Transcribe word for word the section of the records below that opens with the line containing "375,000 /28 Hari" and closes with the line containing "Вы можете вернуть"; drop every picture.

▶ **DATA SHOWN**
__________
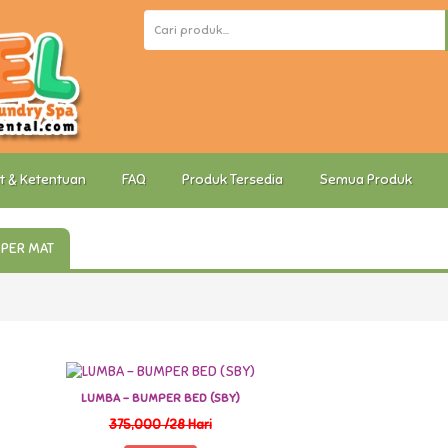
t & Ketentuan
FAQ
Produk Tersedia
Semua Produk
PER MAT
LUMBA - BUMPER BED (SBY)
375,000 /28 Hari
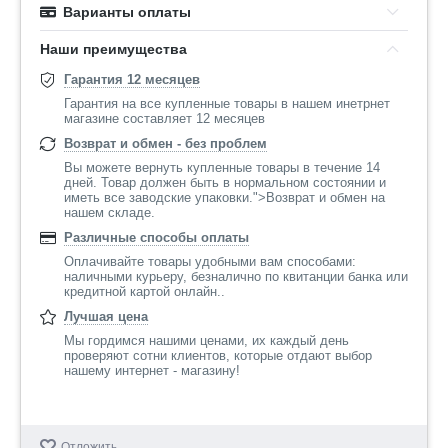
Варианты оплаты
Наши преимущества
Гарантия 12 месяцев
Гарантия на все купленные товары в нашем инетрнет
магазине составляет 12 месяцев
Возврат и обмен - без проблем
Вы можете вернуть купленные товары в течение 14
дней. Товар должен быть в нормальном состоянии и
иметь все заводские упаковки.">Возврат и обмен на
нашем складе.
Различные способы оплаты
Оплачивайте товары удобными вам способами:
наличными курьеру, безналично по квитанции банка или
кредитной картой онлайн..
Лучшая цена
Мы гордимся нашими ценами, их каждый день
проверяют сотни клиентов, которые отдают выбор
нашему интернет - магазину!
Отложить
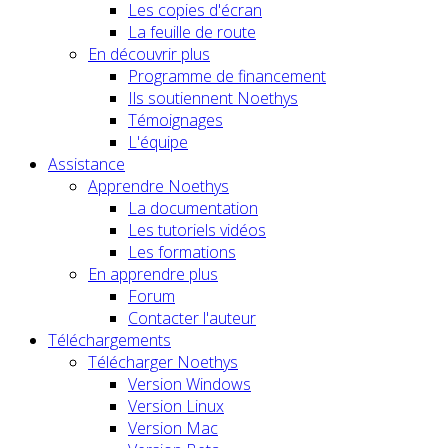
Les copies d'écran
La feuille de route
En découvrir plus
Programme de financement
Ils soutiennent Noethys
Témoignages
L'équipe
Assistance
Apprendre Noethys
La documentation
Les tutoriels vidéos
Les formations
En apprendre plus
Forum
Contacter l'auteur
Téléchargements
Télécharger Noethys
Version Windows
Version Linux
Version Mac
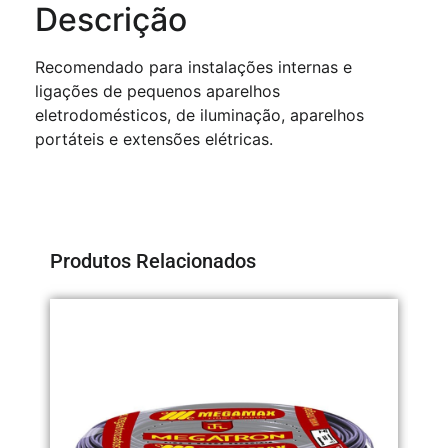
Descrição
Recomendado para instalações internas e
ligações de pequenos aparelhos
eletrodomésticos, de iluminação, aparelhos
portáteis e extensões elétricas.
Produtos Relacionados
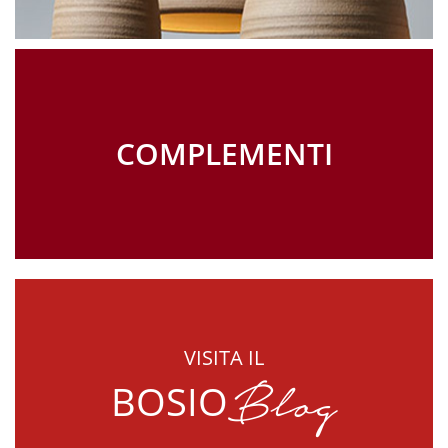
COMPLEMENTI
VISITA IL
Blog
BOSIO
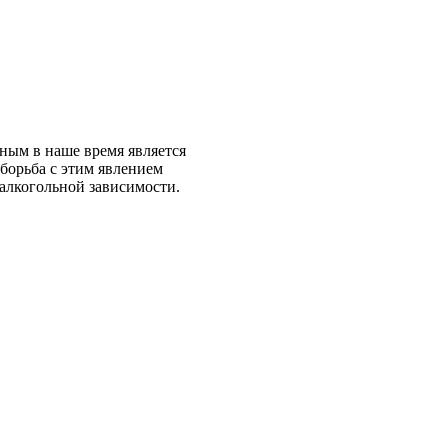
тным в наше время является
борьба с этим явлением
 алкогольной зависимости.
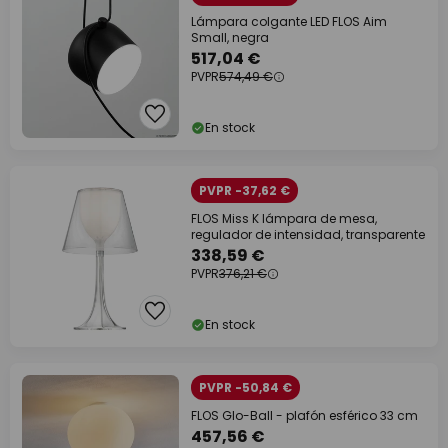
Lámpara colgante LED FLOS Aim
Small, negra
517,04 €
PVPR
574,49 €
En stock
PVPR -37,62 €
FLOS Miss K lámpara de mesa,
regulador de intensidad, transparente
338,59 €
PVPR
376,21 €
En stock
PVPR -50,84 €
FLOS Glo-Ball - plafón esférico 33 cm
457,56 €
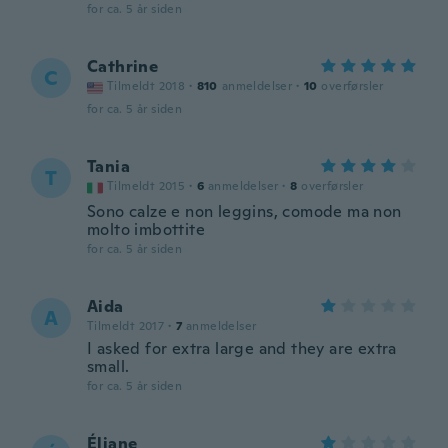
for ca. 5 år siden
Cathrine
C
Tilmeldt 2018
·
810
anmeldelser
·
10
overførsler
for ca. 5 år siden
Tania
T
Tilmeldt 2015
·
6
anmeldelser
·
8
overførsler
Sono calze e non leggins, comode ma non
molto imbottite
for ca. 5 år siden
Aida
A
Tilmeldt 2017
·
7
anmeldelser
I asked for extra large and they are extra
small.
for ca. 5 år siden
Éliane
__________
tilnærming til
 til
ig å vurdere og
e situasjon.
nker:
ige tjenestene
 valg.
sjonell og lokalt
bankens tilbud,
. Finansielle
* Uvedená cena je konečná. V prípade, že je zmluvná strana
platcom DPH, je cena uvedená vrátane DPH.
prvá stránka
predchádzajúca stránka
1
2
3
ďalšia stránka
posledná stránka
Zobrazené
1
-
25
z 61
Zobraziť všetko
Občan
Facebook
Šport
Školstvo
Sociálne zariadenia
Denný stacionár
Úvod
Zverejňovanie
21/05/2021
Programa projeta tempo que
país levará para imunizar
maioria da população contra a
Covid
__________
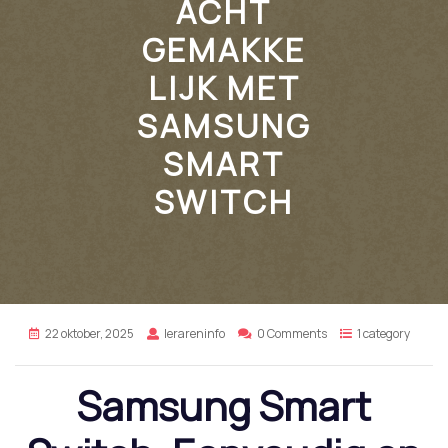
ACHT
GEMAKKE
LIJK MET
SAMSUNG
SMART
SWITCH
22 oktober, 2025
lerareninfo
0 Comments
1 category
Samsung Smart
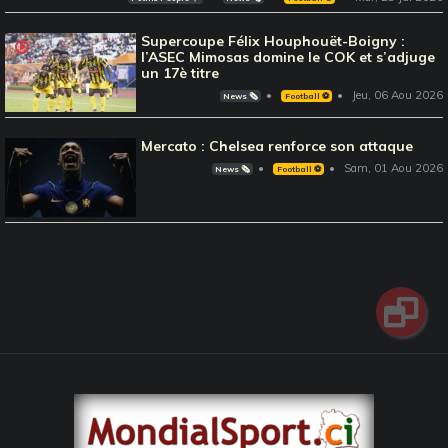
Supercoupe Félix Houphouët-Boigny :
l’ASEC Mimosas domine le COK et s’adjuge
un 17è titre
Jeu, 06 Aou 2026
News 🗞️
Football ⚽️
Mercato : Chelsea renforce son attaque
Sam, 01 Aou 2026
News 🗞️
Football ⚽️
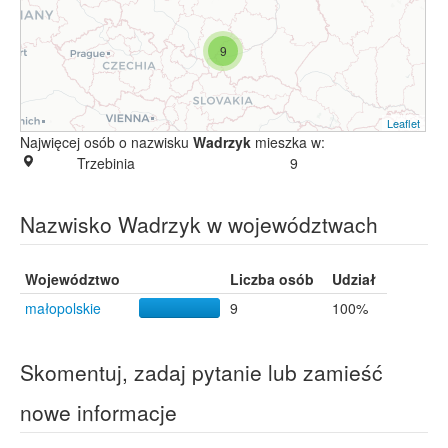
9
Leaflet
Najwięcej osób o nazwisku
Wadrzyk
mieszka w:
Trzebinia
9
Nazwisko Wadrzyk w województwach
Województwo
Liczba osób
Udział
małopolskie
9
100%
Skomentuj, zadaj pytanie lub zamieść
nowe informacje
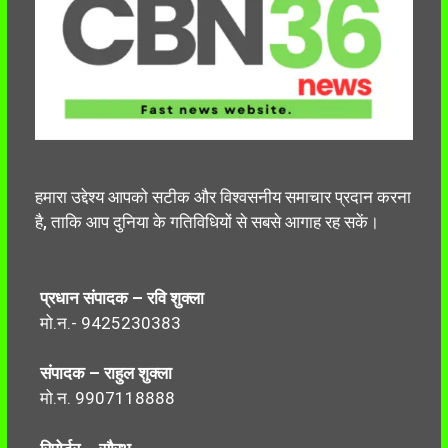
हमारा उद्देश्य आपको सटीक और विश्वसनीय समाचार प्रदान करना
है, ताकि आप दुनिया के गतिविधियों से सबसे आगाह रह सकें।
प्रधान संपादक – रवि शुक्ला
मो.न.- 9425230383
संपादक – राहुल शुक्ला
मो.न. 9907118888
__________
▶ **ANSWER AREA**
375,000 /28 Hari
Варианты оплаты
Наши преимущества
Гарантия 12 месяцев
Гарантия на все купленные товары в нашем инетрнет
магазине составляет 12 месяцев
Возврат и обмен - без проблем
Вы можете вернуть купленные товары в течение 14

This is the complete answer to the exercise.